I'll translate that into more familiar terms. The average compact car weighs roughly 3000-4,500 lbs. I'll use the halfway point, 3,750 lbs(1704 kg) The Eagle weighs 33,440 lbs without "gas" so that's 8.92 times as much as the compact car. I'll show an equivalent earth based situation using the compact car as the falling object, equivalent in that at the time the compact hits the earth it will be carrying 302,996 joules of energy.
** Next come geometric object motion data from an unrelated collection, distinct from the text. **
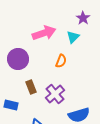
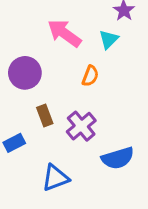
pink arrow: (44, 33) -> (64, 33), turned -125
blue rectangle: (11, 105) -> (14, 143), turned -40

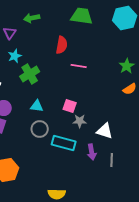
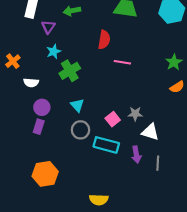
cyan triangle: (37, 106) -> (77, 105), turned 40
pink square: (70, 106) -> (113, 119), moved, turned 32
gray star: (80, 121) -> (135, 114), moved

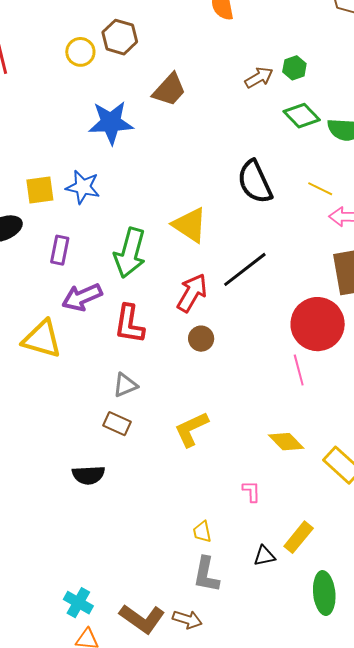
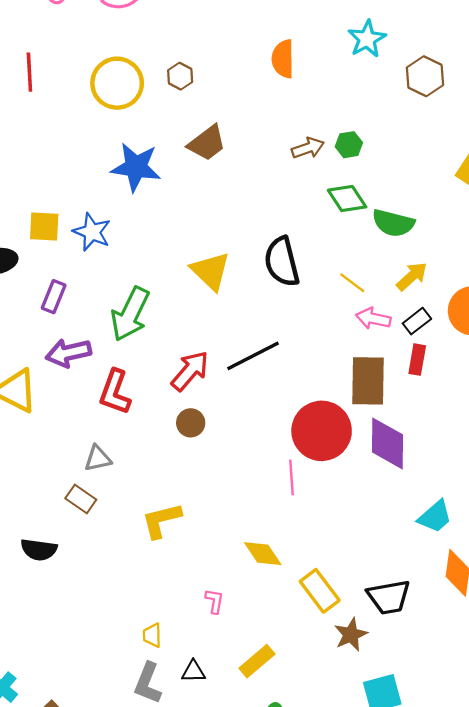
brown hexagon: (120, 37) -> (180, 76), moved, size x0.7
yellow circle: (80, 52) -> (117, 83), size x1.6
yellow triangle: (190, 225) -> (211, 271), moved
black triangle: (264, 556) -> (193, 671), moved

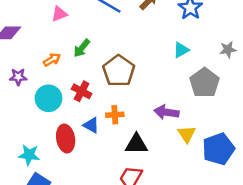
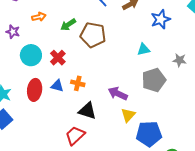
orange arrow: (52, 60) -> (39, 17), moved
brown pentagon: (119, 71) -> (93, 35), moved, turned 30
blue triangle: (91, 125) -> (57, 86), turned -32

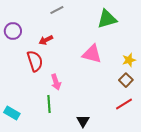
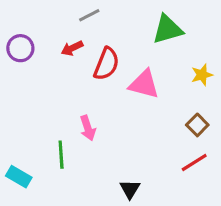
red arrow: (46, 40) -> (72, 48), moved
yellow star: (129, 60) -> (202, 75), moved
red semicircle: (35, 61) -> (106, 64), moved, turned 40
green line: (49, 104) -> (61, 155), moved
Here on earth the kinetic energy of a falling object will of course also be given by mass x gravity x height. One wants here the height of a compact car fall that will give a solution providing 302,996 joules of energy. 302,996 divided by 1704 divided by 9.8 = 18.14 meters or 59 feet. So if a compact car were to be dropped from 59 feet, it would take 3.48 seconds to hit the earth with the same kinetic energy as Neil Armstrong's Eagle falling from 40 feet on the moon. My compact car would be moving at 34 meters per second at the time of impact. That translates to 112 feet per second or 76 miles an hour.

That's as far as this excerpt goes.